[Description of the task]
Please retype the records below exactly, leaving out any pictures.
[[ Study material open ]]
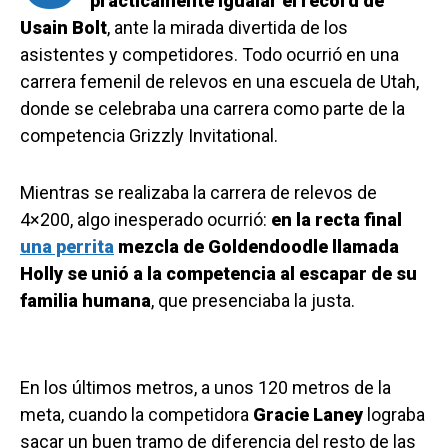
prácticamente igualar el récord de
Usain Bolt
, ante la mirada divertida de los
asistentes y competidores. Todo ocurrió en una
carrera femenil de relevos en una escuela de Utah,
donde se celebraba una carrera como parte de la
competencia Grizzly Invitational.
Mientras se realizaba la carrera de relevos de
4×200, algo inesperado ocurrió:
en la recta final
una perrita
mezcla de Goldendoodle llamada
Holly se unió a la competencia al escapar de su
familia humana
, que presenciaba la justa.
En los últimos metros, a unos 120 metros de la
meta, cuando la competidora
Gracie Laney
lograba
sacar un buen tramo de diferencia del resto de las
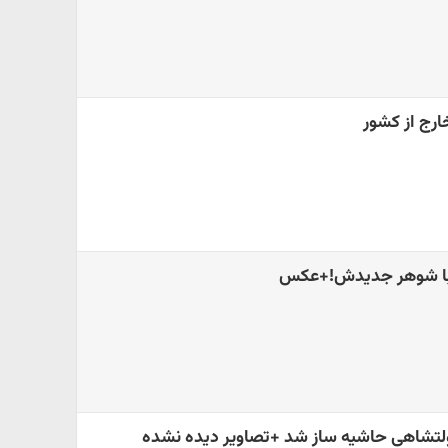
رج از کشور
با شوهر جدیدش!+عکس
شاهی حاشیه ساز شد +تصاویر دیده نشده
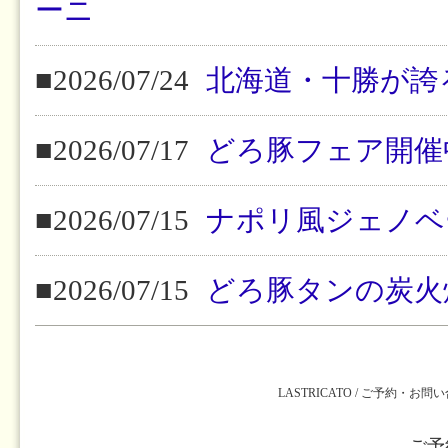
ーニ
■2026/07/24
北海道・十勝が誇
■2026/07/17
どろ豚フェア開催
■2026/07/15
ナポリ風ジェノベ
■2026/07/15
どろ豚タンの炭火
LASTRICATO / ご予約・お問
ご予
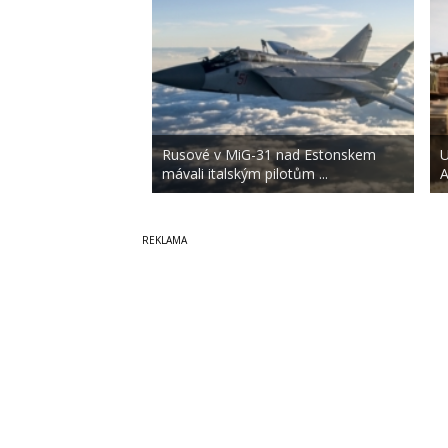
Rusové v MiG-31 nad Estonskem
U
mávali italským pilotům ...
A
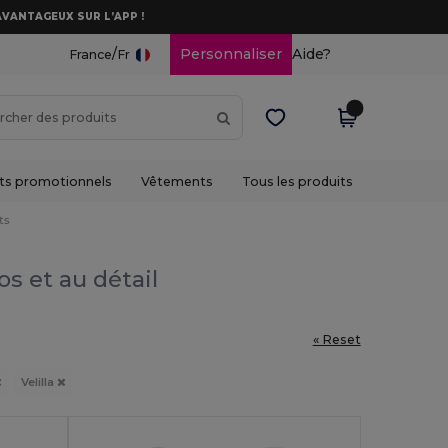
AVANTAGEUX SUR L’APP !
/
Personnaliser
Aide?
France
Fr
ts promotionnels
Vêtements
Tous les produits
ts
os et au détail
« Reset
Velilla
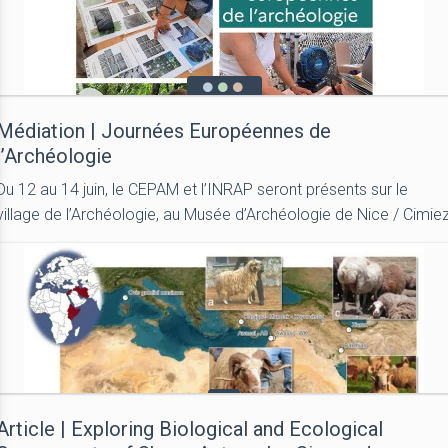
Médiation | Journées Européennes de
l’Archéologie
Du 12 au 14 juin, le CEPAM et l’INRAP seront présents sur le
village de l’Archéologie, au Musée d’Archéologie de Nice / Cimie
Article | Exploring Biological and Ecological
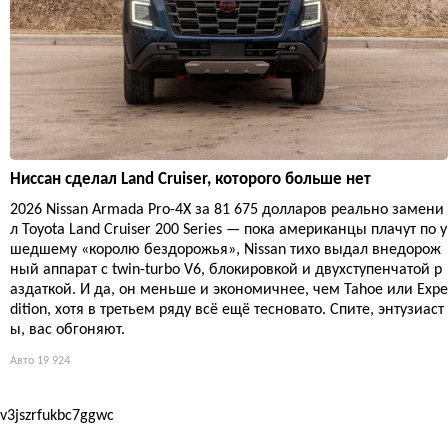
Ниссан сделал Land Cruiser, которого больше нет
2026 Nissan Armada Pro-4X за 81 675 долларов реально замени
л Toyota Land Cruiser 200 Series — пока американцы плачут по у
шедшему «королю бездорожья», Nissan тихо выдал внедорож
ный аппарат с twin-turbo V6, блокировкой и двухступенчатой р
аздаткой. И да, он меньше и экономичнее, чем Tahoe или Expe
dition, хотя в третьем ряду всё ещё тесновато. Спите, энтузиаст
ы, вас обгоняют.
Авто
19 924
v3jszrfukbc7ggwc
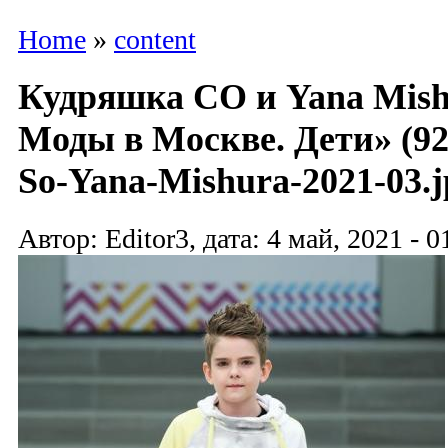
Home
»
content
Кудряшка СО и Yana Mish
Моды в Москве. Дети» (9
So-Yana-Mishura-2021-03.j
Автор: Editor3, дата: 4 май, 2021 - 0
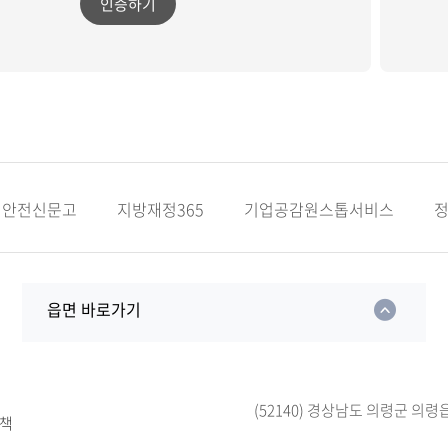
인증하기
안전신문고
지방재정365
기업공감원스톱서비스
읍면 바로가기
(52140) 경상남도 의령군 의령
책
[[ Study material closed ]]
[Exercise output]
prácticamente igualar el récord de
Usain Bolt
, ante la mirada divertida de los
asistentes y competidores. Todo ocurrió en una
carrera femenil de relevos en una escuela de Utah,
donde se celebraba una carrera como parte de la
competencia Grizzly Invitational.
Mientras se realizaba la carrera de relevos de
4×200, algo inesperado ocurrió:
en la recta final
una perrita
mezcla de Goldendoodle llamada
Holly se unió a la competencia al escapar de su
familia humana
, que presenciaba la justa.
En los últimos metros, a unos 120 metros de la
meta, cuando la competidora
Gracie Laney
lograba
sacar un buen tramo de diferencia del resto de las
رج از کشور
با شوهر جدیدش!+عکس
شاهی حاشیه ساز شد +تصاویر دیده نشده
ーニ
■2026/07/24
北海道・十勝が誇
■2026/07/17
どろ豚フェア開催
■2026/07/15
ナポリ風ジェノベ
■2026/07/15
どろ豚タンの炭火
LASTRICATO / ご予約・お問
ご予
Rusové v MiG-31 nad Estonskem
U
mávali italským pilotům ...
A
AVANTAGEUX SUR L’APP !
/
Personnaliser
Aide?
France
Fr
ts promotionnels
Vêtements
Tous les produits
ts
os et au détail
« Reset
Velilla
Médiation | Journées Européennes de
l’Archéologie
Du 12 au 14 juin, le CEPAM et l’INRAP seront présents sur le
village de l’Archéologie, au Musée d’Archéologie de Nice / Cimie
Article | Exploring Biological and Ecological
Ниссан сделал Land Cruiser, которого больше нет
2026 Nissan Armada Pro-4X за 81 675 долларов реально замени
л Toyota Land Cruiser 200 Series — пока американцы плачут по у
шедшему «королю бездорожья», Nissan тихо выдал внедорож
ный аппарат с twin-turbo V6, блокировкой и двухступенчатой р
аздаткой. И да, он меньше и экономичнее, чем Tahoe или Expe
dition, хотя в третьем ряду всё ещё тесновато. Спите, энтузиаст
ы, вас обгоняют.
Авто
19 924
v3jszrfukbc7ggwc
Home
»
content
Кудряшка СО и Yana Mish
Моды в Москве. Дети» (9
So-Yana-Mishura-2021-03.j
Автор: Editor3, дата: 4 май, 2021 - 0
인증하기
안전신문고
지방재정365
기업공감원스톱서비스
읍면 바로가기
(52140) 경상남도 의령군 의령
책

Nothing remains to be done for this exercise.